A major design element that I wanted to achieve was minimalism. I didn't want the pages to feel over-crowded and I thought this would also be easier to get right.

Narrator: "It was not".

For minimalism to feel 'right', I realised that the main content had to be presented in such a way that it captivated the reader without leaving them feeling bored with the overall lack of frills. I played around with a lot of designs (more than that are shown below in the screenshot). I spent a lot of time rearranging components, asking my parents what they thought as I was staying with them at the time over Christmas break and photoshopping and super-imposing roughly 8 different versions of myself onto the designs to see which looked the best. My mum approved of exactly none of them. My sister ended up taking a photo of me on Christmas day specially for this website which is the one you see below! It was narcissistic but at least my mum was happy...

designing-when-you-are-not-a-designer Preview of more designs

As I said, I ended up with a lot of variations on the designs; more than you can see above. I ended up deleting a lot of the earlier iterations, especially the ones that look very IDE-esque.

The take-aways.

The takeaways from my previous design were still very relevant and held true. The page did still need to flow well and planning ahead and splitting out the designing as a separate task would improve the quality.
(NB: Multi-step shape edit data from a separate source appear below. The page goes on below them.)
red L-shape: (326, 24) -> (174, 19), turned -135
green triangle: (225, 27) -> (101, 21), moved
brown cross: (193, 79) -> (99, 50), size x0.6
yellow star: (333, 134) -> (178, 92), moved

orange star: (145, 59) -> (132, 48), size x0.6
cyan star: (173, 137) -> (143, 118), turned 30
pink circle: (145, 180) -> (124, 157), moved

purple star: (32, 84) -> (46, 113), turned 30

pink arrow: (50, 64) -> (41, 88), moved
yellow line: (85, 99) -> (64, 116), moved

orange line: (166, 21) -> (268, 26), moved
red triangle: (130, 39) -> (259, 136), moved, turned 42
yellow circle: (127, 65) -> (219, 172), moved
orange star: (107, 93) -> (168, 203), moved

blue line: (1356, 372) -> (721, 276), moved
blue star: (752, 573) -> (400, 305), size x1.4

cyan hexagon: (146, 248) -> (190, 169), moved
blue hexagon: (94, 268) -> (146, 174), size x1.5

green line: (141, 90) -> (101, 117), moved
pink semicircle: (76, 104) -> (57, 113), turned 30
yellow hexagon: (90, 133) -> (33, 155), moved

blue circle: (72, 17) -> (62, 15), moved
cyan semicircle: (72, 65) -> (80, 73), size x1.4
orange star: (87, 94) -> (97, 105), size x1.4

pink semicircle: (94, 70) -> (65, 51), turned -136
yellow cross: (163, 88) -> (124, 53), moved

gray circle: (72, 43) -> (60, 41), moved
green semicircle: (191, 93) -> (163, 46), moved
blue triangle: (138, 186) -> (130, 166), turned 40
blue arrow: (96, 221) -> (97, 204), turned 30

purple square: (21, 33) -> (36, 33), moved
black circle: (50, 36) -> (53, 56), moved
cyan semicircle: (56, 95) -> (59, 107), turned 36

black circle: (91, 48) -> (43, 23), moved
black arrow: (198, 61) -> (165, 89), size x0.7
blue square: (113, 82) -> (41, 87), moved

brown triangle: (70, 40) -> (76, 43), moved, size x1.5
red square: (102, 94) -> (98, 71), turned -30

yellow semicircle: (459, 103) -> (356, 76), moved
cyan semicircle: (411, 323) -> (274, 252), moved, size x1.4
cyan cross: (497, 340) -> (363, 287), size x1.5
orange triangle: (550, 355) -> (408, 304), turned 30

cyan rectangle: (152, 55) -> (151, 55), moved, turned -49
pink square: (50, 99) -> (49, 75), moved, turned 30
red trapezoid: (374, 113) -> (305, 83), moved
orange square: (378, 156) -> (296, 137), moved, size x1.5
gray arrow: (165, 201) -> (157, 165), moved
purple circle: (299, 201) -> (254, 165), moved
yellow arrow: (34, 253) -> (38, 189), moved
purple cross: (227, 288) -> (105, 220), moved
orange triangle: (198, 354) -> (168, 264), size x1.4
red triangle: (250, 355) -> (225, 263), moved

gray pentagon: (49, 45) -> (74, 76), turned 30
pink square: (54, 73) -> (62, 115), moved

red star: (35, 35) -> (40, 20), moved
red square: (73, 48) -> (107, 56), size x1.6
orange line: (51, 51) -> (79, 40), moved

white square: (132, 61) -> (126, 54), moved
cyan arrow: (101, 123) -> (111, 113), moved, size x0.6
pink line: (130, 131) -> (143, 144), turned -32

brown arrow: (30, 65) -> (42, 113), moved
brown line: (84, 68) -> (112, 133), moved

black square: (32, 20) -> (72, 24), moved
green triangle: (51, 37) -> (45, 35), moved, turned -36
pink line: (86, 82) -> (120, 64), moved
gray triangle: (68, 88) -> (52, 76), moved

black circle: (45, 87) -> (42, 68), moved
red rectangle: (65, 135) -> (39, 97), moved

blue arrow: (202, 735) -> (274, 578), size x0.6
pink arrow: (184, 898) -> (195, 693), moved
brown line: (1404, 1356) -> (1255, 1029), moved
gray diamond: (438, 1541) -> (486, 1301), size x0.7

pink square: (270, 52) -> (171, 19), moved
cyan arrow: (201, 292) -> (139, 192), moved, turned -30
However, I had learned a lot more doing this better-thought-out approach:

  • Using colour carefully and sparingly can enhance the design and help create more of a 'branded feel'
  • Minimalism is hard, but it makes you think more about how it should look and it gives you a lot of space to be creative
  • Multiple designs take more time but it leaves you feeling more satisfied that you explored more options and didn't just settle on the first thing you made that looked half-ok
  • Producing a design that has inherently re-usable components speeds up the coding process ten-fold

Struggles and considerations for next time

Mobile-first is an approach that I knew was favoured by many. However, I was aware from my Google Analytics that only 14.8% of my users were on mobile, and an even fewer 0.8% were on tablet leaving the majority 84.4% on desktop! This contributed to my decision to design for desktop from the beginning.

My error though was that I didn't produce any designs for mobile. What this meant was that when I went to code up my designs there were no considerations for how my components would flex for these designs which meant I had to re-do a lot of CSS.

Not to self: if you're going to prioritise something, don't completely forget about the other stuff. What I should have done was made sure that it also worked for mobile as I went which would have made for fewer mistakes and lost time re-implementing components.

Final thoughts

I don't believe that I'll ever be a designer, but understanding your user and their needs is an important skill to have, and user experience plays a big part in delivering even the functionality as a programmer.

I put a lot of effort into the final design of my personal website as well as this blog. A lot. Design and visual creativity is not something that comes naturally to me. I spent time asking my professional designer friends their opinions, learning from them (a big thanks to Gio), asking my non-technical mum and dad and agonising over pixels and ridiculous things. I spent a lot more time designing than coding but I did that as a one-off to create something that will last, not something that I'd want to replace every year like it's predecessors.

Take your time in designing. Create mood boards. Create a collection of similar sites that inspire you. Create side-by-side designs. Ask the opinions of your friends, technical or no. In fact, I found that non-technical people had the most interesting and useful feedback. Don't be afraid to go for it and fail; your designs will get better over time. You may never replace Jony Ive, but with time and patience, you can create something that you're proud of.